Hospitality, Dignity, and the Work of the Church

I’ve been at Grace for a little over three months. I’ve repeatedly said, during my interview with the Vestry, and when people have asked me about my attraction to this church, that chief among the things that appealed to me were the presence of the homeless shelter and the food pantry.

Like so many people, though, it’s easy for me to pay lip service to those important ministries, without actually taking the time to get to know them, or to get involved with them. OK, yes, Corrie and I did volunteer at the shelter meal soon after we arrived in Madison, and in the last few weeks, Corrie has become volunteered at the food pantry as well. And yes, I did meet with staff from Porchlight, who actually run the shelter. But the fact of the matter is, I have allowed other things to take precedence over these outreach efforts.

That’s about to change. It may be because of the change in seasons. As of November 1, the shelter observes winter hours, which means that if I leave the office around 5:00 pm, I will encounter guys standing in line, waiting to be let into the shelter. I’ve seen the line before, in the alley, on Fairchild St., but encountering them as I leave is a very different thing.

A couple of days ago, Russ came up to the office and mentioned that the previous night, there were three calls to 911 from the shelter between 8 and 9 pm. That’s outrageous, but a little reflection provides some perspective. They start queuing up around 4:00 pm. They are allowed in the shelter at 5:00; dinner is at 8:00 pm. That means that they are standing around waiting for about 4 hours. Plus, while there is room for around 50 guys at Grace, in fact most nights more than 100 men are housed, including at the two overflow shelters. That means there are roughly 100-150 men waiting for dinner for three hours in a space that can comfortably accommodate 1/3 of that number. It’s a recipe for disaster, which is why disasters occur so often.

As a church, we have a responsibility to see to it that programs we support treat human beings with dignity, and if that doesn’t happen, that we do everything in our power to see that it does. Matthew 25 includes Jesus’ famous words about feeding the hungry, clothing the naked, etc. “Inasmuch as you did it to the least of these my brothers and sisters, you did it to me.” We are not treating the homeless, or indeed those who visit our pantry, as if they were Jesus Christ. We should.
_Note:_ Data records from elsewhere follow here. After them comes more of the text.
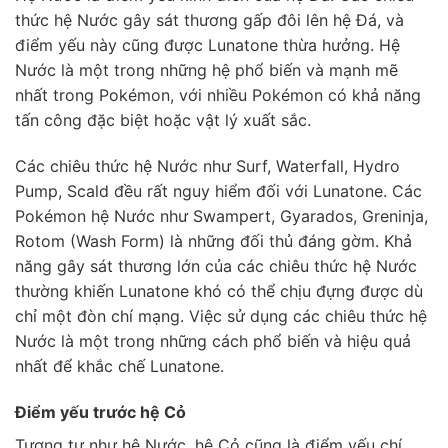
thức hệ Nước gây sát thương gấp đôi lên hệ Đá, và
điểm yếu này cũng được Lunatone thừa hưởng. Hệ
Nước là một trong những hệ phổ biến và mạnh mẽ
nhất trong Pokémon, với nhiều Pokémon có khả năng
tấn công đặc biệt hoặc vật lý xuất sắc.
Các chiêu thức hệ Nước như Surf, Waterfall, Hydro
Pump, Scald đều rất nguy hiểm đối với Lunatone. Các
Pokémon hệ Nước như Swampert, Gyarados, Greninja,
Rotom (Wash Form) là những đối thủ đáng gờm. Khả
năng gây sát thương lớn của các chiêu thức hệ Nước
thường khiến Lunatone khó có thể chịu đựng được dù
chỉ một đòn chí mạng. Việc sử dụng các chiêu thức hệ
Nước là một trong những cách phổ biến và hiệu quả
nhất để khắc chế Lunatone.
Điểm yếu trước hệ Cỏ
Tương tự như hệ Nước, hệ Cỏ cũng là điểm yếu chí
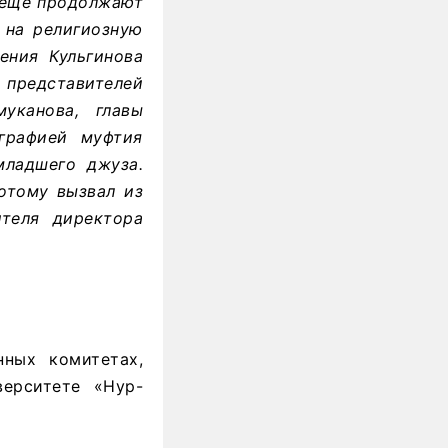
е еще продолжают
 на религиозную
чения Кульгинова
представителей
уканова, главы
графией муфтия
младшего джуза.
потому вызвал из
ителя директора
нных комитетах,
ерситете «Нур-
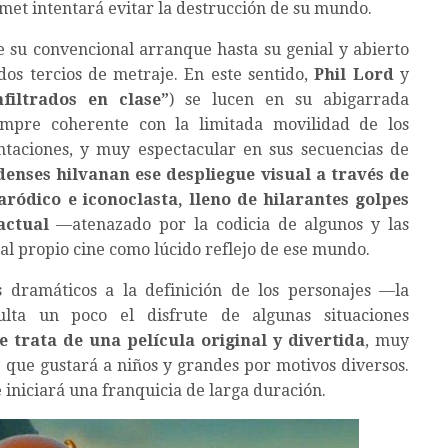
met intentará evitar la destrucción de su mundo.
 su convencional arranque hasta su genial y abierto
dos tercios de metraje. En este sentido,
Phil Lord
y
nfiltrados en clase”
) se lucen en su abigarrada
empre coherente con la limitada movilidad de los
taciones, y muy espectacular en sus secuencias de
denses hilvanan ese despliegue visual a través de
ódico e iconoclasta, lleno de hilarantes golpes
actual
—atenazado por la codicia de algunos y las
al propio cine como lúcido reflejo de ese mundo.
s dramáticos a la definición de los personajes —la
ulta un poco el disfrute de algunas situaciones
e trata de una película original y divertida
, muy
y que gustará a niños y grandes por motivos diversos.
 iniciará una franquicia de larga duración.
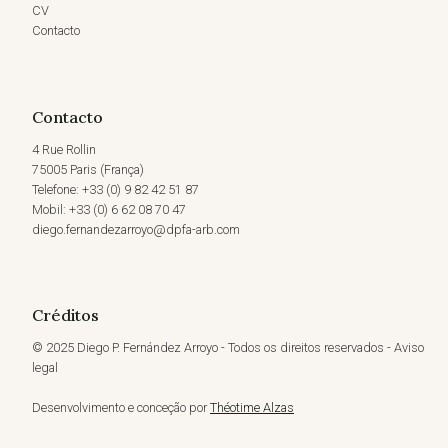
CV
Contacto
Contacto
4 Rue Rollin
75005 Paris (França)
Telefone: +33 (0) 9 82 42 51 87
Mobil: +33 (0) 6 62 08 70 47
diego.fernandezarroyo@dpfa-arb.com
Créditos
© 2025 Diego P. Fernández Arroyo - Todos os direitos reservados - Aviso
legal
Desenvolvimento e conceção por
Théotime Alzas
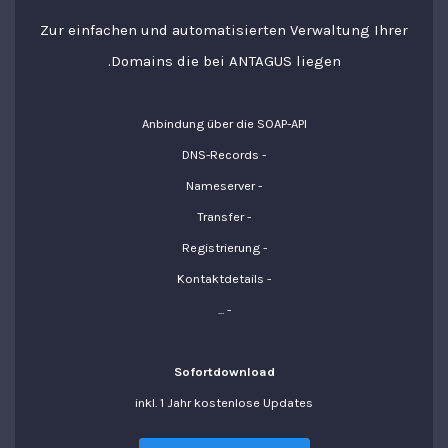
Zur einfachen und automatisierten Verwaltung Ihrer
Domains die bei ANTAGUS liegen.
Anbindung über die SOAP-API
- DNS-Records
- Nameserver
- Transfer
- Registrierung
- Kontaktdetails
- ...
Sofortdownload
inkl. 1 Jahr kostenlose Updates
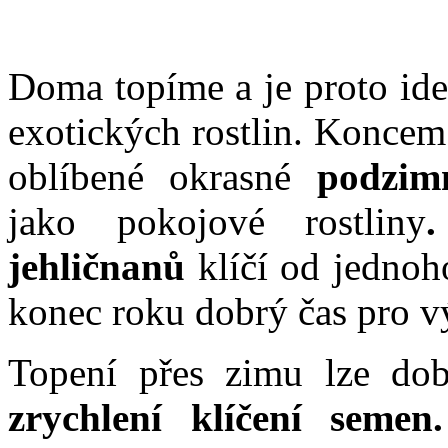
Doma topíme a je proto ide
exotických rostlin. Koncem
oblíbené okrasné
podzim
jako pokojové rostliny
jehličnanů
klíčí od jednoho
konec roku dobrý čas pro v
Topení přes zimu lze dob
zrychlení klíčení semen.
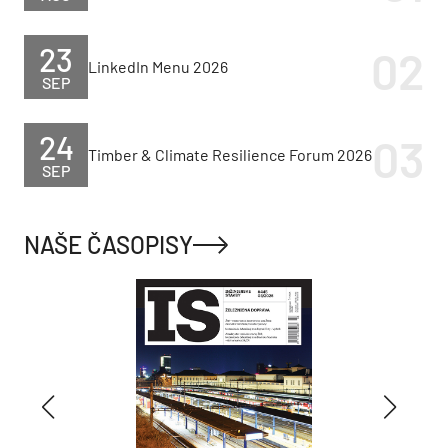
23
LinkedIn Menu 2026
SEP
24
Timber & Climate Resilience Forum 2026
SEP
NAŠE ČASOPISY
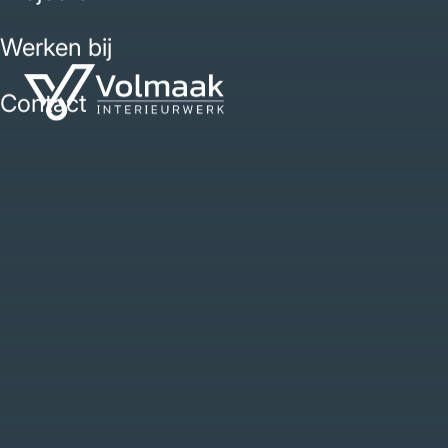
Werken bij
Contact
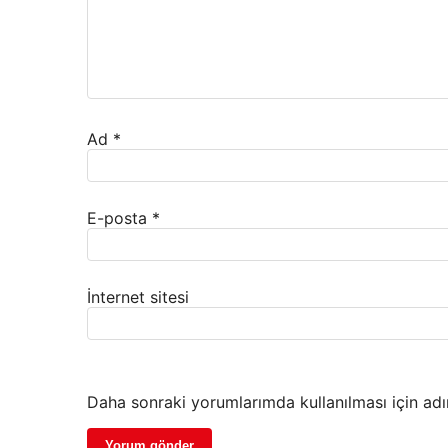
Ad
*
E-posta
*
İnternet sitesi
Daha sonraki yorumlarımda kullanılması için adı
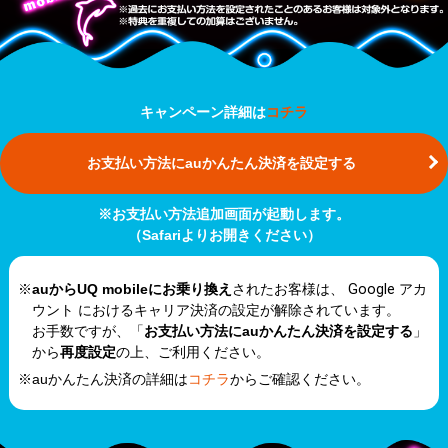
キャンペーン詳細は
コチラ
お支払い方法にauかんたん決済を設定する
※お支払い方法追加画面が起動します。
（Safariよりお開きください）
※
auからUQ mobileにお乗り換え
されたお客様は、
Google アカ
ウント
におけるキャリア決済の設定が解除されています。
お手数ですが、「
お支払い方法にauかんたん決済を設定する
」
から
再度設定
の上、ご利用ください。
※auかんたん決済の詳細は
コチラ
からご確認ください。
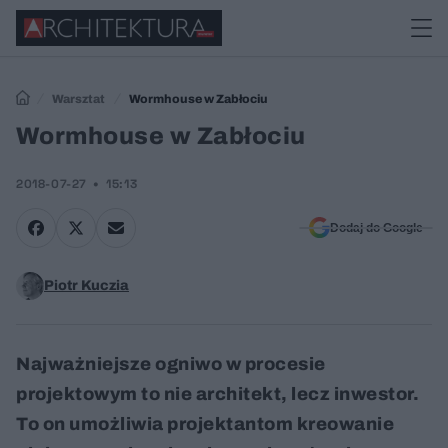
Warsztat
Wormhouse w Zabłociu
Wormhouse w Zabłociu
2018-07-27
15:13
Dodaj do Google
Piotr Kuczia
Najważniejsze ogniwo w procesie
projektowym to nie architekt, lecz inwestor.
To on umożliwia projektantom kreowanie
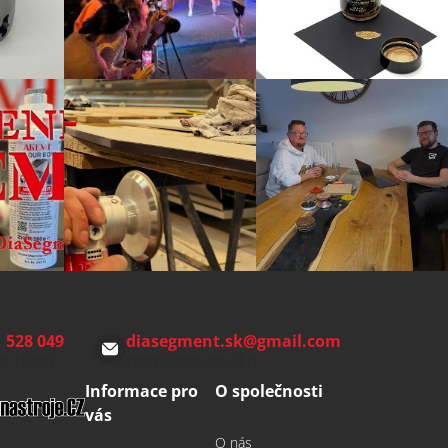
 528 049
diasegment.sk
@
gmail.com
00-15:00)
Odepíšeme do 24 h
Informace pro
O společnosti
vás
O nás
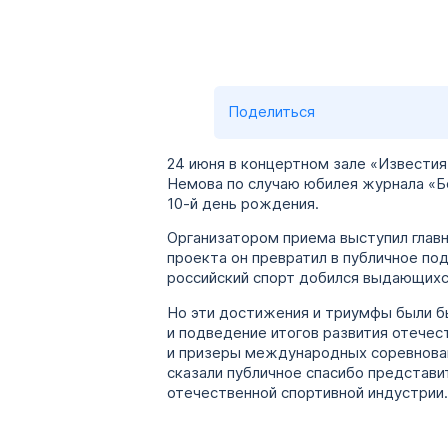
Поделиться
24 июня в концертном зале «Извести
Немова по случаю юбилея журнала «Бо
10-й день рождения.
Организатором приема выступил глав
проекта он превратил в публичное по
российский спорт добился выдающихс
Но эти достижения и триумфы были 
и подведение итогов развития отече
и призеры международных соревновани
сказали публичное спасибо представит
отечественной спортивной индустрии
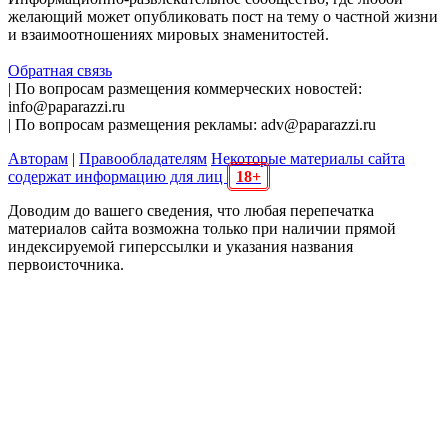
желающий может опубликовать пост на тему о частной жизни
и взаимоотношениях мировых знаменитостей.
Обратная связь
| По вопросам размещения коммерческих новостей:
info@paparazzi.ru
| По вопросам размещения рекламы: adv@paparazzi.ru
Авторам
|
Правообладателям
Некоторые материалы сайта
содержат информацию для лиц
18+
Доводим до вашего сведения, что любая перепечатка
материалов сайта возможна только при наличии прямой
индексируемой гиперссылки и указания названия
первоисточника.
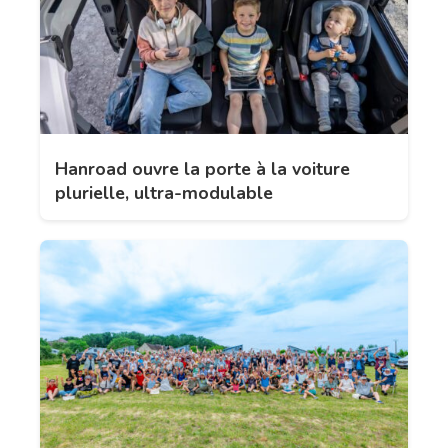
Hanroad ouvre la porte à la voiture
plurielle, ultra-modulable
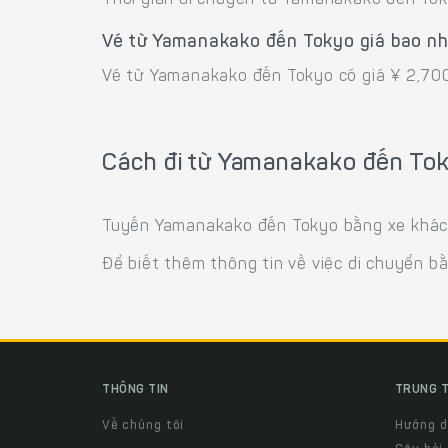
Thời gian di chuyển từ Yamanakako đến Tok
Vé từ Yamanakako đến Tokyo giá bao n
Vé từ Yamanakako đến Tokyo có giá ¥ 2,70
Cách đi từ Yamanakako đến To
Tuyến Yamanakako đến Tokyo bằng xe khách 
Để biết thêm thông tin về việc di chuyển b
THÔNG TIN
TRUNG T
Về chúng tôi
Hướng 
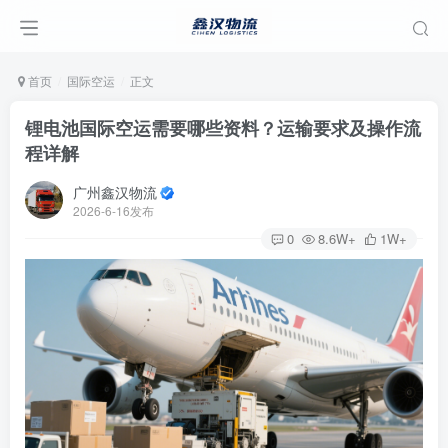
首页
国际空运
正文
锂电池国际空运需要哪些资料？运输要求及操作流
程详解
广州鑫汉物流
2026-6-16发布
0
8.6W+
1W+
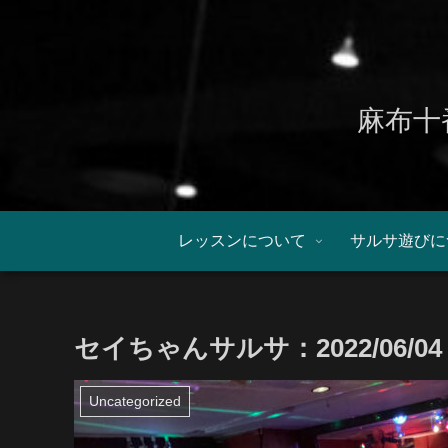
麻布十
レッスンについて
サルサ遊びに
セイちゃんサルサ：2022/06
Uncategorized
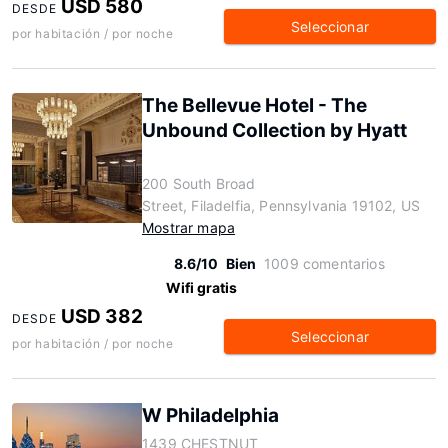
USD 580
DESDE
Seleccionar
por habitación / por noche
The Bellevue Hotel - The
Unbound Collection by Hyatt
200 South Broad
Street, Filadelfia, Pennsylvania 19102, US
Mostrar mapa
8.6/10
Bien
1009 comentarios
Wifi gratis
USD 382
DESDE
Seleccionar
por habitación / por noche
W Philadelphia
1439 CHESTNUT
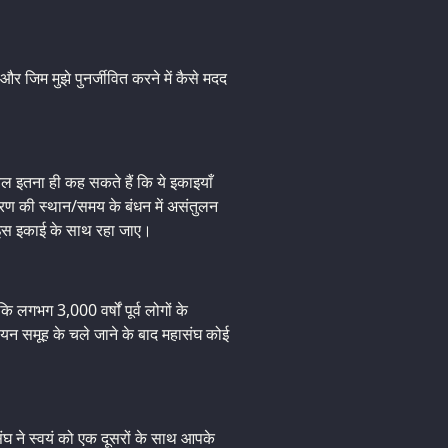
 जिम मुझे पुनर्जीवित करने में कैसे मदद
वल इतना ही कह सकते हैं कि ये इकाइयाँ
करण की स्थान/समय के बंधन में असंतुलन
न इस इकाई के साथ रहा जाए।
गभग 3,000 वर्षों पूर्व लोगों के
न समूह के चले जाने के बाद महासंघ कोई
घ ने स्वयं को एक दूसरों के साथ आपके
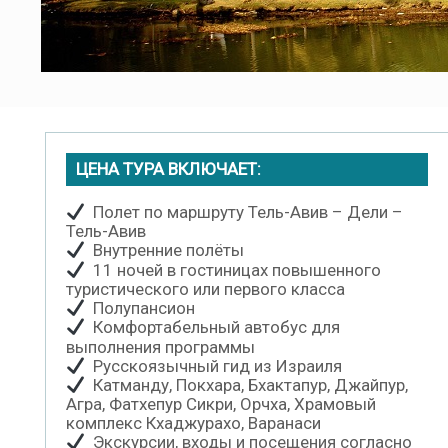
ЦЕНА ТУРА ВКЛЮЧАЕТ:
Полет по маршруту Тель-Авив – Дели –
Тель-Авив
Внутренние полёты
11 ночей в гостиницах повышенного
туристического или первого класса
Полупансион
Комфортабельный автобус для
выполнения программы
Русскоязычный гид из Израиля
Катманду, Покхара, Бхактапур, Джайпур,
Агра, Фатхепур Сикри, Орчха, Храмовый
комплекс Кхаджурахо, Варанаси
Экскурсии, входы и посещения согласно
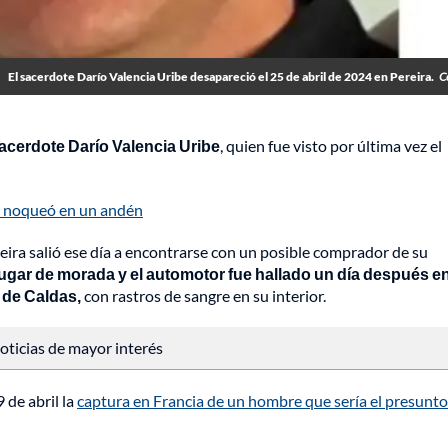
El sacerdote Darío Valencia Uribe desapareció el 25 de abril de 2024 en Pereira.
C
acerdote Darío Valencia Uribe
, quien fue visto por última vez el
lo noqueó en un andén
reira salió ese día a encontrarse con un posible comprador de su
 lugar de morada y el automotor fue hallado un día después e
 de Caldas,
con
rastros de sangre en su interior.
 noticias de mayor interés
 de abril la
captura en Francia de un hombre que sería el presunto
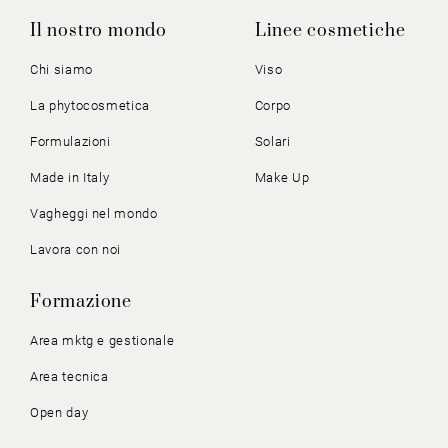
Il nostro mondo
Linee cosmetiche
Chi siamo
Viso
La phytocosmetica
Corpo
Formulazioni
Solari
Made in Italy
Make Up
Vagheggi nel mondo
Lavora con noi
Formazione
Area mktg e gestionale
Area tecnica
Open day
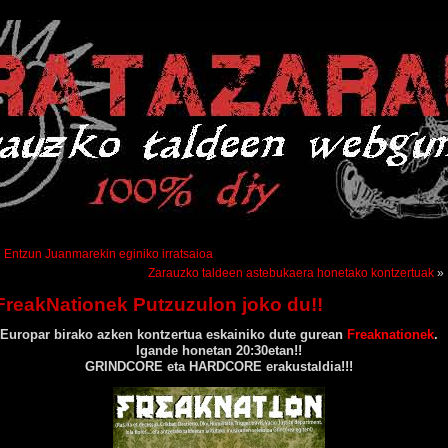
«
Entzun Juanmarekin eginiko irratsaioa
Zarauzko taldeen astebukaera honetako kontzertuak
»
FreakNationek Putzuzulon joko du!!
Europar birako azken kontzertua eskainiko dute gurean
Freaknationek
.
Igande honetan 20:30etan!!
GRINDCORE eta HARDCORE erakustaldia!!!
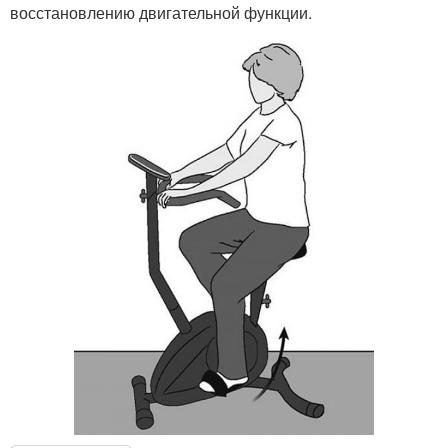
восстановлению двигательной функции.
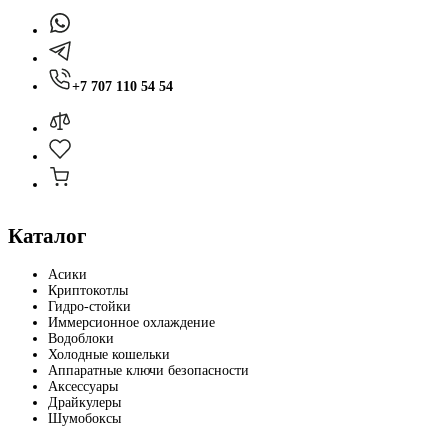
+7 707 110 54 54
Каталог
Асики
Криптокотлы
Гидро-стойки
Иммерсионное охлаждение
Водоблоки
Холодные кошельки
Аппаратные ключи безопасности
Аксессуары
Драйкулеры
Шумобоксы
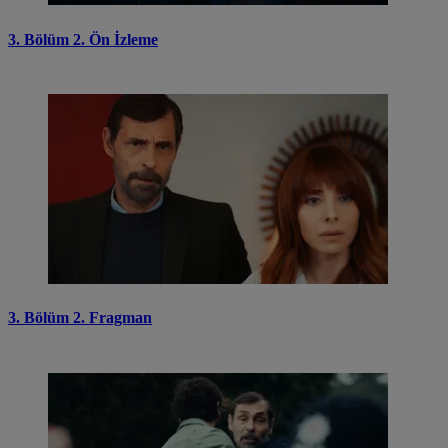
3. Bölüm 2. Ön İzleme
3. Bölüm 2. Fragman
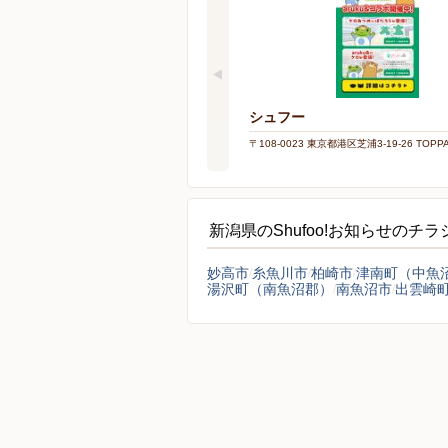
シュフー
〒108-0023 東京都港区芝浦3-19-26 TOP
新潟県のShufoo!お知らせのチ
妙高市
糸魚川市
柏崎市
津南町（中魚
湯沢町（南魚沼郡）
南魚沼市
出雲崎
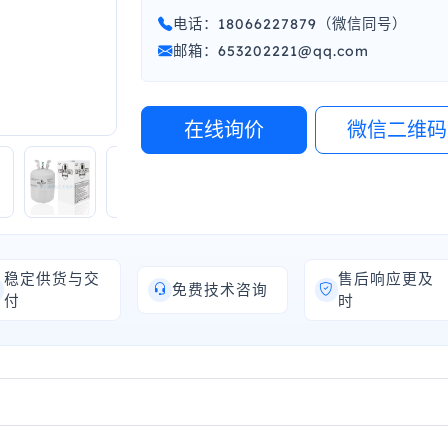
电话：18066227879（微信同号）
邮箱：653202221@qq.com
在线询价
微信二维码
稳定供货与交
售后响应更及
免费技术咨询
付
时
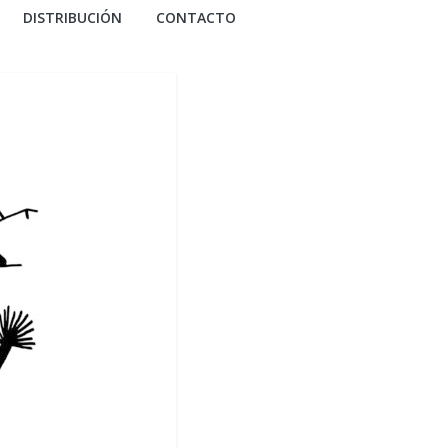
DISTRIBUCIÓN
CONTACTO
I have already said a great deal about hospitality in the time I’ve been at Grace. I am going to have to say more.

Radical Hospitality

Grace Church has opened its doors over the years to the Madison community. The Drop-In Shelter and the Food Pantry are the most obvious examples of our hospitality, but we also host meetings of Alcoholics Anonymous and other community groups. But there is much more we can do.

While our courtyard is often bustling with activity, some of it occasionally unwelcomed, during the week our greatest resource, the sanctuary, remains closed to the public except for the Wednesday Eucharist. On Saturday mornings when Capitol Square is full of people, the corner of Carroll and West Washington is quiet. In general our space is underutilized and unwelcoming. Visitors have a hard time negotiating the labyrinth that is our building complex, and many of our spaces are dark and dingy.

In the coming months, I will be working with Grace’s members and lay leadership to think about how we might make our church a more welcoming place and how we might enhance the quality of life in Capitol Square.  There are large problems with high price tags, but there are also small things, relatively inexpensive that we can do. For example, could we open the doors of the sanctuary on Saturday mornings to people who might want to come in and look around or enjoy the silence and beauty of our church?

One change in our liturgy to increase accessibility and demonstrate our hospitality is that we will soon offer gluten-free wafers for those worshipers who cannot eat wafers made of wheat.